7. The intelligent task scheduling and management method based on vision inspection robot localization according to claim 1, characterized in that, The targeted physical eccentricity extraction, depth triangulation compensation, and linearized redundant multi-point coordinate inverse calculation based on difference reduction are specifically as follows: Extract the pixel coordinates of the laser spot landing point in the stable image frame, use an adaptive scale to convert the pixel deviation into the total physical eccentricity, read the original straight-line distance value returned by the laser rangefinder, and use the Pythagorean theorem to calculate the compensated true distance from the original straight-line distance value and the total physical eccentricity. For at least four known absolute coordinates of the positioning target, the shooting and ranging steps are performed respectively to obtain multiple sets of target point coordinates and the actual distance value after compensation. One set of target point data is selected as the reference. The spatial spherical equations of the remaining sets are algebraically subtracted from the reference spherical equations to eliminate the quadratic terms. The nonlinear equation system is transformed into an overdetermined linear equation system. The robot's three-dimensional absolute coordinates are obtained by solving the least squares method. Substitute the three-dimensional absolute coordinates back into the original spatial spherical equations of each group to calculate the reverse average residual; When the reverse average residual is lower than the preset accuracy tolerance, the coordinates are output as the positioning result and reported to the task scheduling management engine. When the reverse average residual is not lower than the preset accuracy tolerance, target data groups whose residual contribution exceeds the outlier threshold are removed and the difference reduction and least squares solution are re-executed. When the number of solution failures exceeds the preset solution threshold, the task scheduling management engine automatically marks the inspection task as a location anomaly and schedules a backup robot to take over.
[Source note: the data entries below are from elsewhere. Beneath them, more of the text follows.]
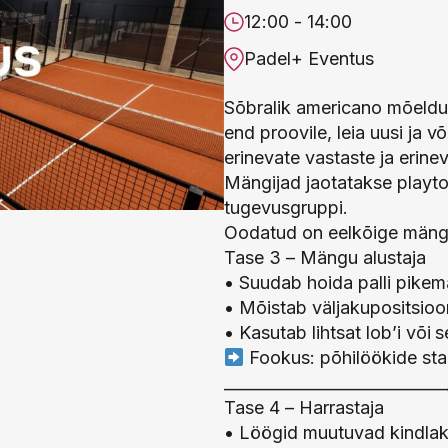
12:00 - 14:00
Padel+ Eventus
Sõbralik americano mõeldud
end proovile, leia uusi ja 
erinevate vastaste ja erinev
Mängijad jaotatakse playto
tugevusgruppi.
Oodatud on eelkõige mäng
Tase 3 – Mängu alustaja
• Suudab hoida palli pikem
• Mõistab väljakupositsioo
• Kasutab lihtsat lob’i või 
Fookus: põhilöökide stabi
____________________________
Tase 4 – Harrastaja
• Löögid muutuvad kindlaks 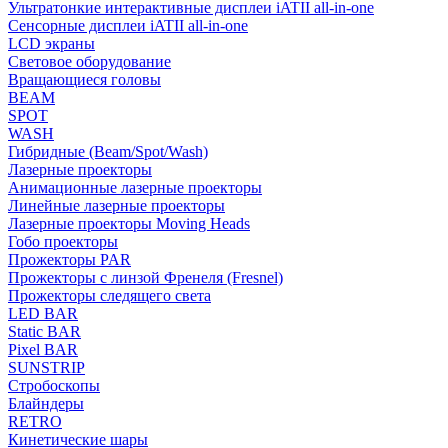
Ультратонкие интерактивные дисплеи iATII all-in-one
Сенсорные дисплеи iATII all-in-one
LCD экраны
Световое оборудование
Вращающиеся головы
BEAM
SPOT
WASH
Гибридные (Beam/Spot/Wash)
Лазерные проекторы
Анимационные лазерные проекторы
Линейные лазерные проекторы
Лазерные проекторы Moving Heads
Гобо проекторы
Прожекторы PAR
Прожекторы с линзой Френеля (Fresnel)
Прожекторы следящего света
LED BAR
Static BAR
Pixel BAR
SUNSTRIP
Стробоскопы
Блайндеры
RETRO
Кинетические шары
8. The intelligent task scheduling and management method based on vision inspection robot localization according to claim 1, characterized in that, The inspection data collection, coordinate labeling, and reporting also include: Each inspection data packet is attached with a positioning accuracy confidence label, which is calculated by combining the inverse average residual value, the number of effective targets involved in the calculation, and the current occlusion level. When identifying abnormal events, the inspection management information system sets a manual review flag for low-confidence data packets based on confidence level labels to ensure the reliability of the data on which management decisions are based; the inspection points corresponding to the low-confidence data packets are automatically added to the next round of priority re-inspection queue.

9. The intelligent task scheduling and management method based on vision inspection robot localization according to claim 1, characterized in that, The task scheduling and management engine also includes a target health status monitoring function: The probability of each positioning target being successfully identified in each positioning operation is statistically analyzed. When the identification success rate of a positioning target is lower than the preset health threshold, a positioning target inspection and maintenance work order is automatically generated and pushed to the facility operation and maintenance personnel. During target maintenance, the task scheduling management engine automatically blocks the target and re-verifies whether the number of remaining targets is no less than four. If the number of remaining targets is less than four, the inspection tasks that depend on that area are suspended and a management warning is issued.